IN his budget speech Finance Minister Michael Noonan referred to the fact that 2012 saw market stability for the first time in six years, in both the residential and the commercial property markets.

If we are going to see a continuation of this positive trend in 2013 the buyers are going to have to emerge from somewhere to make it happen. The question is: which sectors of the market will be doing the buying?

“Cash buyers will continue to drive the market next year, as will first-time buyers,” says Aoife Brennan, head of research at Savills in Ireland.

“It depends on the type of property you’re looking at, but in the price range of €400,000 and below it’s definitely from the first-time buyers sector. If you look at the number of mortgage draw-downs over the year just gone, well over half of them are for first-time buyers. So I’d think that they will definitely be in the market next year, particularly with the measures that were brought in in the budget: If they buy in 2013, then they won’t have to pay the Residential Property Tax until 2016.”

IPAV chief executive Fintan McNamara agrees: “I would say the first-time buyers’ market will be the most important one in 2013.”

As for the cash buyers, they are made up of a more disparate grouping, including those who have sold their homes already and people from outside of the State, both foreign and Irish.

“The buyers in the over-€1m range are typically Irish people coming from overseas,” says Brennan. “They might have spent some time abroad and are cash buyers.

“I don’t know how significant they will be,” notes McNamara of the ‘returning emigrant’ factor, “but there is some anecdotal evidence that there is a strong interest out there now that there are bargains to be found in Irish market.”

Then, there are those who come to Ireland with cash in search of the good life. This is very much in evidence in certain pockets of the country. In Munster, those areas tend to be in West Cork and Kerry and all along the Western seaboard where the proportion of foreign buyers has been important. During the downturn these areas suffered more than others, but the last year or so has seen a marked upswing in the number of foreign-based buyers making their move to realise the dream of a home in Ireland, be it permanent or temporary.
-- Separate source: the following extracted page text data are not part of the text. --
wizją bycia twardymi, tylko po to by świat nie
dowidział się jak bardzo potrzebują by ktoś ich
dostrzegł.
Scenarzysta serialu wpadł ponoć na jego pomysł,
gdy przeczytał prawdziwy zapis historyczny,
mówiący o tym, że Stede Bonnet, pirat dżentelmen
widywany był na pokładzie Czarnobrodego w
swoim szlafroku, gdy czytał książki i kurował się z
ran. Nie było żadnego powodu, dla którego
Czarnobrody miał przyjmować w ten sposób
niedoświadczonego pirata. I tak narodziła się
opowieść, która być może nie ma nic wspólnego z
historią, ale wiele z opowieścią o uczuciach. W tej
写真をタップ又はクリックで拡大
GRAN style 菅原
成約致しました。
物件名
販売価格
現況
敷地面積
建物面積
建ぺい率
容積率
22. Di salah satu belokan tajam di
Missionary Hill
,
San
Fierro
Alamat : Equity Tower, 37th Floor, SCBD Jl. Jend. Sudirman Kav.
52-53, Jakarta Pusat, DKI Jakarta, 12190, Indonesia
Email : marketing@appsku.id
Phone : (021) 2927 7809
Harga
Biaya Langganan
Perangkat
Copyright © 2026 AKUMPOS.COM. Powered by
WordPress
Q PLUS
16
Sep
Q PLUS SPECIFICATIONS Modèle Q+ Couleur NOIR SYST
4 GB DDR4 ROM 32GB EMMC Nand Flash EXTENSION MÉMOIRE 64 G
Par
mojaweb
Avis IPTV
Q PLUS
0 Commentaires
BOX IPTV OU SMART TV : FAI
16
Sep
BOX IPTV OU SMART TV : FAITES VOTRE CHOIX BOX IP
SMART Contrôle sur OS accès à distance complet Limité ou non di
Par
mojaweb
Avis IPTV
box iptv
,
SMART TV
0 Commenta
“In the last year we’ve seen a lot of foreigners of all nationalities,” says one auctioneer based on the Ring of Kerry. “The British market was always important around here and has seen a real dip in last few years, but that situation seems to have turned right around during the last year’s season. There are many other nationalities too, such as German, Italian and American.”

Another area that could be worth watching out for in 2013 is that of the Continental, living and working in Ireland over the last four or five years who is eyeing up the city centre apartment market. This is one of the sectors most heavily affected by the downturn and therefore one of the areas where there is a lot of value to be found. This is a potential growth area that has been flagged by industry observers in cities like Cork and Limerick, but there is little evidence of it emerging yet in the capital, according to Aoife Brennan:

“We are seeing a little bit of that, but it’s not such a huge area of the market… the apartment market is still a limited enough sector and we’re finding that most of the demand at the moment is focused on three and four-bedroom family homes.”
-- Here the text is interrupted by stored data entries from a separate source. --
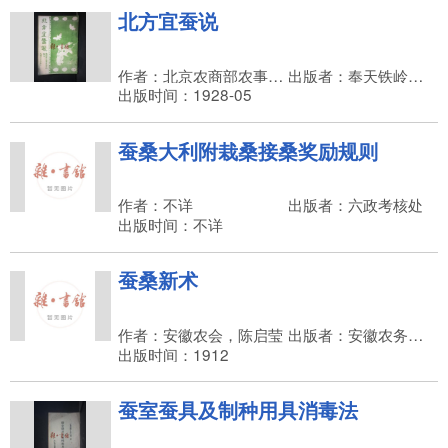
北方宜蚕说
作者：北京农商部农事试验场
出版者：奉天铁岭县县立蚕桑速成科（铁岭县立蚕桑学校）
出版时间：1928-05
蚕桑大利附栽桑接桑奖励规则
作者：不详
出版者：六政考核处
出版时间：不详
蚕桑新术
作者：安徽农会，陈启莹
出版者：安徽农务总会
出版时间：1912
蚕室蚕具及制种用具消毒法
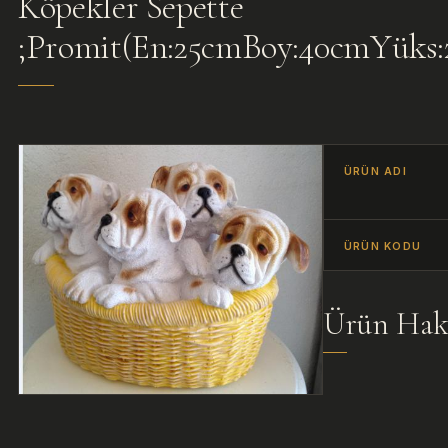
Köpekler Sepette
;Promit(En:25cmBoy:40cmYüks:
ÜRÜN ADI
ÜRÜN KODU
Ürün Hak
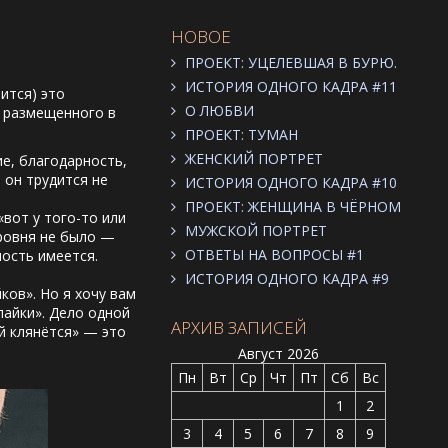
НОВОЕ
ПРОЕКТ: УЦЕЛЕВШАЯ В БУРЮ.
ИСТОРИЯ ОДНОГО КАДРА #11
ится) это
О ЛЮБВИ
, размещенного в
ПРОЕКТ: ТУМАН
ЖЕНСКИЙ ПОРТРЕТ
е, благодарность,
 он трудится не
ИСТОРИЯ ОДНОГО КАДРА #10
ПРОЕКТ: ЖЕНЩИНА В ЧЁРНОМ
вот у того-то или
МУЖСКОЙ ПОРТРЕТ
уровня не было —
ОТВЕТЫ НА ВОПРОСЫ #1
ность имеется.
ИСТОРИЯ ОДНОГО КАДРА #9
ов». Но я хочу вам
лайки». Дело одной
АРХИВ ЗАПИСЕЙ
ой клянётся» — это
Август 2026
Пн
Вт
Ср
Чт
Пт
Сб
Вс
1
2
3
4
5
6
7
8
9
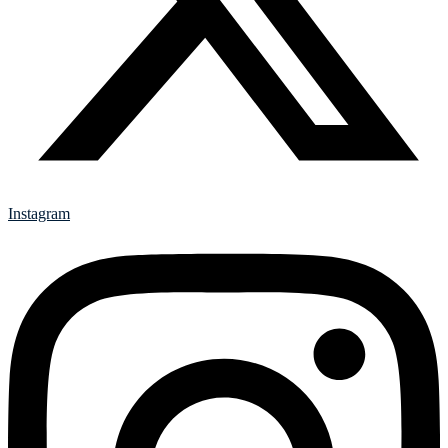
Instagram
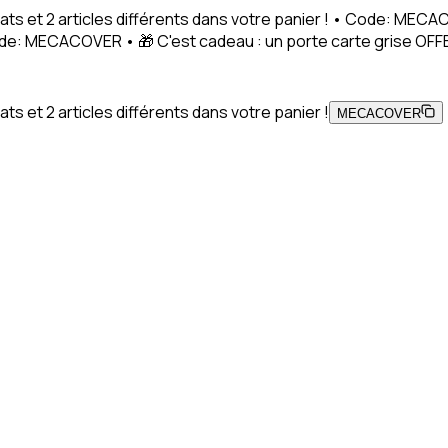
ats et 2 articles différents dans votre panier ! • Code: MEC
Code: MECACOVER • 🎁 C'est cadeau : un porte carte grise OFFE
s et 2 articles différents dans votre panier !
MECACOVER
As for those who are “sitting on the fence” (i.e. those who have paused in the middle of trading up, living in rented accommodation until the time is right to move), there are more mixed reports. While Aoife Brennan sees little movement in the Dublin market, Sheila O’Flynn of Sherry FitzGerald’s Cork office says that they have already become important active players:

“We saw significant improvement in the moving-up sector this year,” says O’Flynn, “and we saw more of the pent-up demand making its presence felt than there has been for quite some time. Buyers have seen the stabilisation of prices and the prices being achieved towards the middle and the latter end of 2012 have reflected that. We’ve seen some instances where prices of certain types of homes have achieved increases of 10-15%.”
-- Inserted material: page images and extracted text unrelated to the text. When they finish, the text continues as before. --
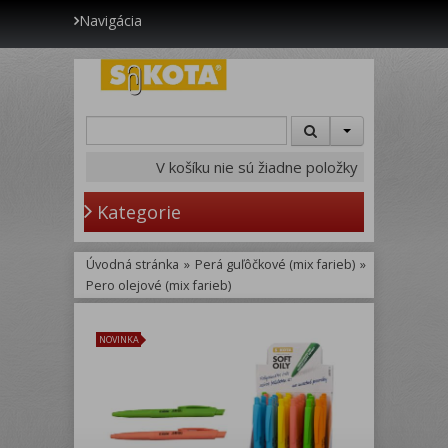
Navigácia
V košíku nie sú žiadne položky
Kategorie
Úvodná stránka
»
Perá guľôčkové (mix farieb)
»
Pero olejové (mix farieb)
NOVINKA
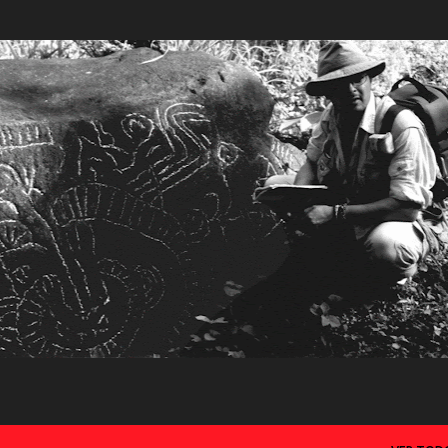
Ir al contenido principal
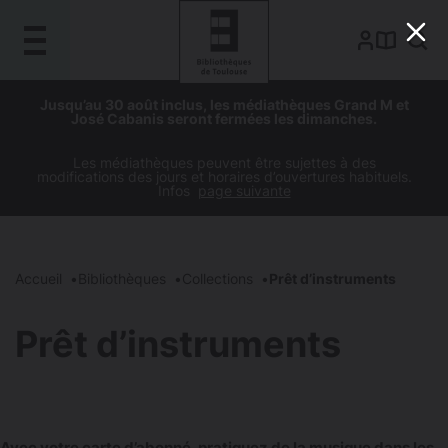
Gestion de vos préférences sur les cookies
Aller
Aller
Aller
Aller
Jusqu’au 30 août inclus, les médiathèques Grand M et
au
à
à
au
José Cabanis seront fermées les dimanches.
contenu
la
la
pied
principal
navigation
recherche
de
Les médiathèques peuvent être sujettes à des
modifications des jours et horaires d’ouvertures habituels.
page
Infos
page suivante
Accueil
Bibliothèques
Collections
Prêt d’instruments
Prêt d’instruments
Avec votre carte d’abonné, pratiquez de la musique dans les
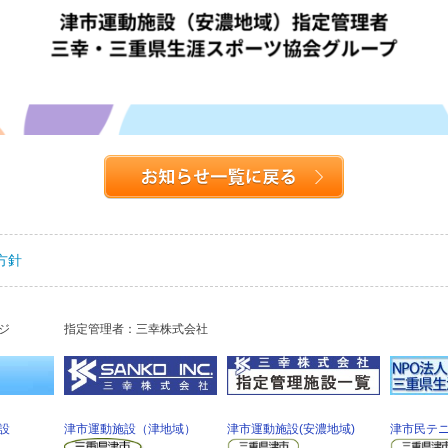
方針
ジ
指定管理者：三幸株式会社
There is the feeling around that this trend will, if anything, continue. The recent budgetary announcement of the property tax drew a lot of criticism. It was felt that the onus on the owner (rather than the occupier) to pay the tax would stifle investment and put upward pressure on residential rental values.

But with rents already increasing and an estimated 30% of all working citizens now renting, such upward pressure will only increase the economic imperative for those already paying high rent to make a move of their own - if, of course, the banking system allows.